Find Even More Holiday Cheer
In the new Joy Around the World Virtual Holiday Scavenger Hunts, players virtually travel the world on a fun, festive search for glad tidings and good cheer. You swing by the North Pole, fly to India to celebrate Diwali, encounter a creepy Krampus, and more.
Of course, the world is full of more holiday fun than virtual holiday scavenger hunts can highlight. Here are a few of the holiday traditions and locations we explored around the world while building our holiday games.
Away in a Ger-manger
Visit Berlin’s Museum of European Cultures to explore its mechanical Weihnachtsberg, an animated, incredibly detailed showcase of the Christ child Christmas story. Started in 1885 by the master painter Max Vogel, this work of art is one of the largest of its kind and took more than 100 years to complete.
Basilica in Bethlehem
From a scene of the nativity, take a 3D peek into the Church of the Nativity. The grotto of this basilica in Bethlehem, a West Bank city six miles south of Jerusalem, is celebrated by many as the birthplace of Jesus. It is also the oldest site in the world to see uninterrupted use as a Christian place of worship.
Celebrating a Saint in Sweden
Lucia Day honors Lucia of Syracuse, a martyr who died in the year 304. According to Swedish legend, Lucia also happened to be Adam’s first wife before Eve came along.
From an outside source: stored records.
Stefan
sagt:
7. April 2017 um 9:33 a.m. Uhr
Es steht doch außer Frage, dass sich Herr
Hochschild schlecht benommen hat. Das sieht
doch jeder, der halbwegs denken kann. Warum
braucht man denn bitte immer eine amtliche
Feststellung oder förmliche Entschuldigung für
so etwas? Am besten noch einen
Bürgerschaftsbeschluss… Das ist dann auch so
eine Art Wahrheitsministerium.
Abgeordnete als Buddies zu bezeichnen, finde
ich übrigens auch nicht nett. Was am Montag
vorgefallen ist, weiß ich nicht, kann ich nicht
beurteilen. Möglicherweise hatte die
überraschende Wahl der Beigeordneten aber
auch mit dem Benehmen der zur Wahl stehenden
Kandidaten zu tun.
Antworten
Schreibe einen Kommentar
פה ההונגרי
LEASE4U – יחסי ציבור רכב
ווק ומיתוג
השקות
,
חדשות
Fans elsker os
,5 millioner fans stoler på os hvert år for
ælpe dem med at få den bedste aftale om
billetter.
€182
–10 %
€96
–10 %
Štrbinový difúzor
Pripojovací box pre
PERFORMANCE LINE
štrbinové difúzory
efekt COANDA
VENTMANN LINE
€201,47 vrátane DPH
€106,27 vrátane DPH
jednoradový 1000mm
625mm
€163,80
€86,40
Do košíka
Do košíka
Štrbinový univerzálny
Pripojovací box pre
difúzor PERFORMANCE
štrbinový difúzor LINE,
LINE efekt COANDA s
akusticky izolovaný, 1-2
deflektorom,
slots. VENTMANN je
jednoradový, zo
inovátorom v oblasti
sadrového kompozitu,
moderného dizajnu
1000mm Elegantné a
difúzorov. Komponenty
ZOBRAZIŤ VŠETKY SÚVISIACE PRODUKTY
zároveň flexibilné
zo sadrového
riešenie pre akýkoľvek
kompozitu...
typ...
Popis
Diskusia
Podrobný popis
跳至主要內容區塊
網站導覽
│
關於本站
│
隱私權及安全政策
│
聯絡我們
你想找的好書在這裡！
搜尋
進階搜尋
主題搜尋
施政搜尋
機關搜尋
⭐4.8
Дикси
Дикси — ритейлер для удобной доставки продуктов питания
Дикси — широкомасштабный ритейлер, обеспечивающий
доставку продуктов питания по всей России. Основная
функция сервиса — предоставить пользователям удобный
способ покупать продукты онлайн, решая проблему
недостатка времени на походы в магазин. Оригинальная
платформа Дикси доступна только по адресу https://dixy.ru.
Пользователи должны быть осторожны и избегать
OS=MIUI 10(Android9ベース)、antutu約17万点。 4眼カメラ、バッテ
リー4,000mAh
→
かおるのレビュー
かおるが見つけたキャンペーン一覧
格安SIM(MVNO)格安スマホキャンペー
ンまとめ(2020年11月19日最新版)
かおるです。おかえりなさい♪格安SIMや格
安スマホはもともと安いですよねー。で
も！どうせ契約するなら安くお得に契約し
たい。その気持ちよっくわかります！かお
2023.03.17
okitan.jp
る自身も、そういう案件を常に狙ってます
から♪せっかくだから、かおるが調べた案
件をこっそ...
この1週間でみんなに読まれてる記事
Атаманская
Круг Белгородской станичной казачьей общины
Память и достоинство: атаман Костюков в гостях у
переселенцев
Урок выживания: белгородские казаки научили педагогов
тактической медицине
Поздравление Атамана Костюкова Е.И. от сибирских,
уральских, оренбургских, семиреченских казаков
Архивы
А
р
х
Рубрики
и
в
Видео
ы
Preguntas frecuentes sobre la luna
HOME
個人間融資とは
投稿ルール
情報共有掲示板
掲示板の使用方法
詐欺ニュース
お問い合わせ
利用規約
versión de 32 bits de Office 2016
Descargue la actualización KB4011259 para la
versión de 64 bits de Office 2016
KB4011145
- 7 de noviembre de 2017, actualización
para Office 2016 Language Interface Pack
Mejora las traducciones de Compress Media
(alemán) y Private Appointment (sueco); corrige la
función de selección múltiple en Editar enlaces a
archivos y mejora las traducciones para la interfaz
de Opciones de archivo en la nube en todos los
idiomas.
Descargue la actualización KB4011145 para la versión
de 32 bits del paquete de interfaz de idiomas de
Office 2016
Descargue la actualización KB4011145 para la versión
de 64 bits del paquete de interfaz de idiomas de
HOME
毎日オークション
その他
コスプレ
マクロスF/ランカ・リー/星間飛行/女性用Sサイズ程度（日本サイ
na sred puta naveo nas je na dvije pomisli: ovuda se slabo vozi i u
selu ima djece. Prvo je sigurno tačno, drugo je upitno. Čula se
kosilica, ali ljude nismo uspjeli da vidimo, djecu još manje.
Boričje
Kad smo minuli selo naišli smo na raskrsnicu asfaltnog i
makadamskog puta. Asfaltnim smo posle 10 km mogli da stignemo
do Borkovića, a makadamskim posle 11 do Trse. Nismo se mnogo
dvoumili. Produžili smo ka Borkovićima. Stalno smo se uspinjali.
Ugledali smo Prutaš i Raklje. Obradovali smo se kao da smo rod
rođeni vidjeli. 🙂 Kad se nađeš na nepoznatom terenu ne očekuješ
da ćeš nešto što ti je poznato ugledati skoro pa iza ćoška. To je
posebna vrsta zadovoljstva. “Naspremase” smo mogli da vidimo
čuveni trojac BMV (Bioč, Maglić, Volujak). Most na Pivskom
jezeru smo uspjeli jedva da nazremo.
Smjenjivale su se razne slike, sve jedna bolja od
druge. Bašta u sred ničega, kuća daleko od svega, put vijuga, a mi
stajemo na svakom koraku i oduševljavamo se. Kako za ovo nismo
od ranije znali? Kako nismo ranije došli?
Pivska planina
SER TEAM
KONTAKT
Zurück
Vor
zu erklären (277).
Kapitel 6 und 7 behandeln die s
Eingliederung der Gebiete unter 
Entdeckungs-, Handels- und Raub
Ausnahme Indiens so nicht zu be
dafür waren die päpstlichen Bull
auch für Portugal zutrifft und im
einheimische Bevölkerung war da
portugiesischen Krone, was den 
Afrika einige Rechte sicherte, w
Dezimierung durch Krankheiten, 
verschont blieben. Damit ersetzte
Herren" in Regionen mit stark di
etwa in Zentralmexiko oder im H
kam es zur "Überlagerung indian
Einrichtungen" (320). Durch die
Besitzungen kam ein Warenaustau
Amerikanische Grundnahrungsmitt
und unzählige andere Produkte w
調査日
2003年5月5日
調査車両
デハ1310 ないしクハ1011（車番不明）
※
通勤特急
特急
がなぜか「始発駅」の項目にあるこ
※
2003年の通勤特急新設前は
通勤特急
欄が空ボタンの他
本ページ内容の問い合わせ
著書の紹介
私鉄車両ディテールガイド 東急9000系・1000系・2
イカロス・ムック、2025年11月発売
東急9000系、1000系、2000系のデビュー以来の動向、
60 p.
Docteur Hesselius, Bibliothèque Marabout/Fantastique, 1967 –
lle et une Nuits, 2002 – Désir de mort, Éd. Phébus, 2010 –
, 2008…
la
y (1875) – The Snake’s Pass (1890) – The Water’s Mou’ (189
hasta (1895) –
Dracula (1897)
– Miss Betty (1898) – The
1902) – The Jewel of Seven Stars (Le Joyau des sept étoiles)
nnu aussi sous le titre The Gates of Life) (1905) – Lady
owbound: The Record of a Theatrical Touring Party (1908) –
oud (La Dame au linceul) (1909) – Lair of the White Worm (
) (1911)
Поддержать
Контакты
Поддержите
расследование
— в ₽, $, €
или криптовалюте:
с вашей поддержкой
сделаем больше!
Now, Sweden celebrates Lucia Day on December 13th, one of the longest, darkest nights of the year, with a veritable festival of lights. Lucia was considered a bearer of light in dark Swedish winters, and today women all over the country dress in white and wear candle-studded wreaths on their heads. The Lucia Day procession also includes star boys, who wear conical hats and carry stars on sticks, and lantern-carrying Christmas elves.
Playing Santa
Every year, the United States Postal Service makes countless holiday wishes come true. And we don’t just mean delivering a bunch of Amazon boxes. Operation Santa gathers adorable, heartwarming letters to Santa from children around the country, and lets readers “adopt” and fulfill a child’s wish list. This year, nearly 24,000 letters were adopted, which means a lot of holiday cheer to end an otherwise tough year.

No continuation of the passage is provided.